TASK INSTRUCTIONS: Copy every line of the records below where the word "BroadwayWorld" occurs.

[Extracted page text data]
>>>>>

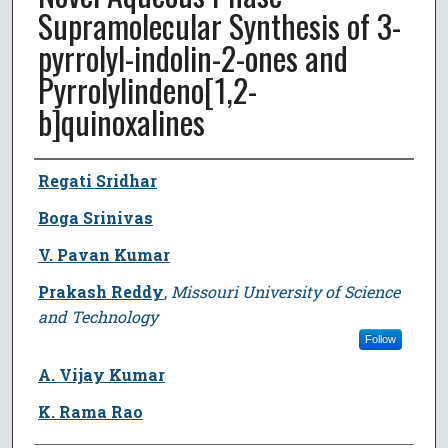
Supramolecular Synthesis of 3-
pyrrolyl-indolin-2-ones and
Pyrrolylindeno[1,2-
b]quinoxalines
Author
Regati Sridhar
Boga Srinivas
V. Pavan Kumar
Prakash Reddy
,
Missouri University of Science
and Technology
Follow
A. Vijay Kumar
K. Rama Rao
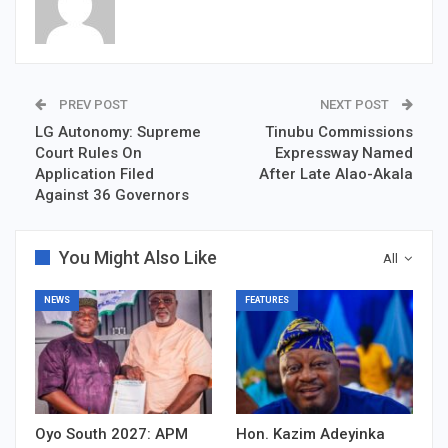
PREV POST
NEXT POST
LG Autonomy: Supreme
Tinubu Commissions
Court Rules On
Expressway Named
Application Filed
After Late Alao-Akala
Against 36 Governors
You Might Also Like
All
NEWS
FEATURES
Oyo South 2027: APM
Hon. Kazim Adeyinka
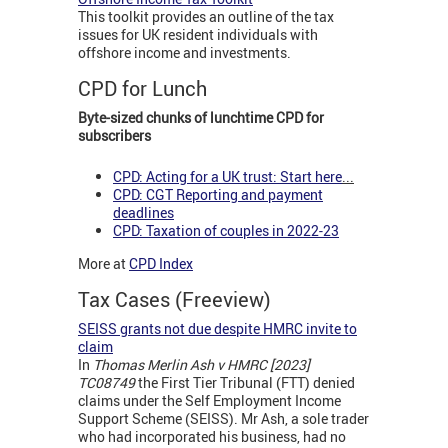
This toolkit provides an outline of the tax
issues for UK resident individuals with
offshore income and investments.
CPD for Lunch
Byte-sized chunks of lunchtime CPD for
subscribers
CPD: Acting for a UK trust: Start here
...
CPD: CGT Reporting and payment
deadlines
CPD: Taxation of couples in 2022-23
More at
CPD Index
Tax Cases (Freeview)
SEISS grants not due despite HMRC invite to
claim
In
Thomas Merlin Ash v HMRC [2023]
TC08749
the First Tier Tribunal (FTT) denied
claims under the Self Employment Income
Support Scheme (SEISS). Mr Ash, a sole trader
who had incorporated his business, had no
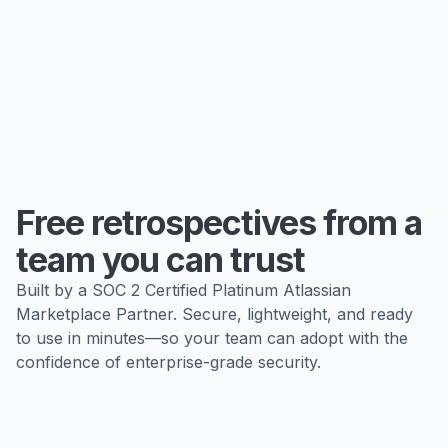
Free retrospectives from a
team you can trust
Built by a SOC 2 Certified Platinum Atlassian
Marketplace Partner. Secure, lightweight, and ready
to use in minutes—so your team can adopt with the
confidence of enterprise-grade security.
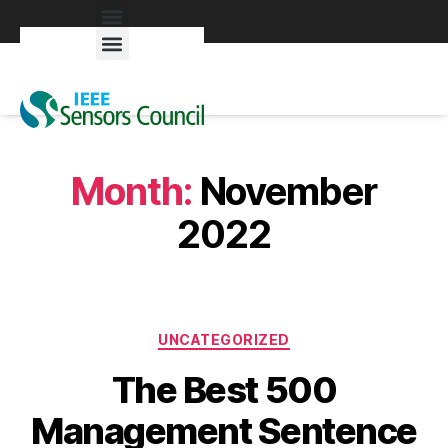
Exhibitors & Patrons
Month:
November
2022
UNCATEGORIZED
The Best 500
Management Sentence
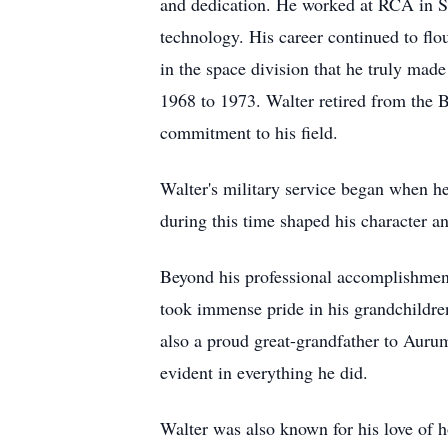
and dedication. He worked at RCA in S
technology. His career continued to flou
in the space division that he truly mad
1968 to 1973. Walter retired from the B
commitment to his field.
Walter's military service began when h
during this time shaped his character an
Beyond his professional accomplishment
took immense pride in his grandchildre
also a proud great-grandfather to Auru
evident in everything he did.
Walter was also known for his love of ho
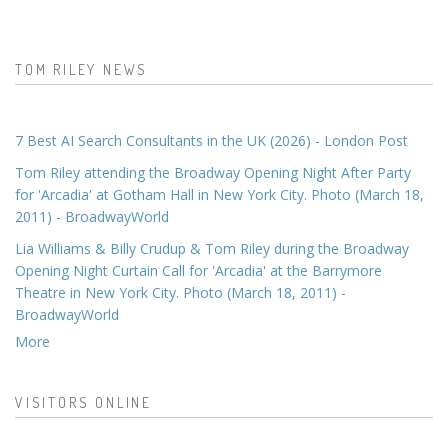
TOM RILEY NEWS
7 Best AI Search Consultants in the UK (2026) - London Post
Tom Riley attending the Broadway Opening Night After Party
for 'Arcadia' at Gotham Hall in New York City. Photo (March 18,
2011) - BroadwayWorld
Lia Williams & Billy Crudup & Tom Riley during the Broadway
Opening Night Curtain Call for 'Arcadia' at the Barrymore
Theatre in New York City. Photo (March 18, 2011) -
BroadwayWorld
More
VISITORS ONLINE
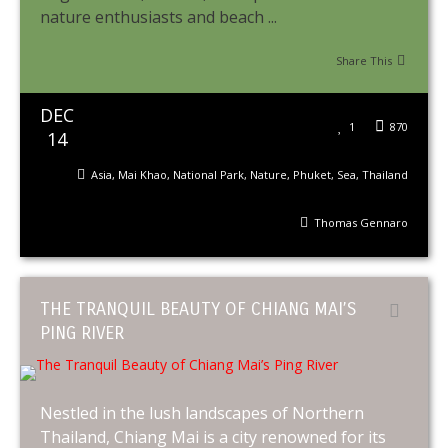
nature enthusiasts and beach ...
Share This
DEC
1
870
14
Asia
,
Mai Khao
,
National Park
,
Nature
,
Phuket
,
Sea
,
Thailand
Thomas Gennaro
THE TRANQUIL BEAUTY OF CHIANG MAI’S
PING RIVER
Nestled in the lush landscapes of Northern
Thailand, Chiang Mai is a city renowned for its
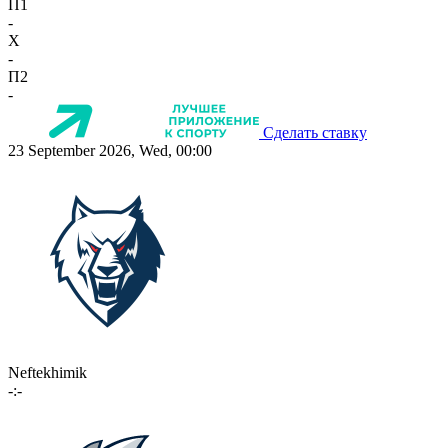
П1
-
X
-
П2
-
Сделать ставку
23 September 2026, Wed, 00:00
Neftekhimik
-:-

<<<<<

SOLUTION:
2011) - BroadwayWorld
BroadwayWorld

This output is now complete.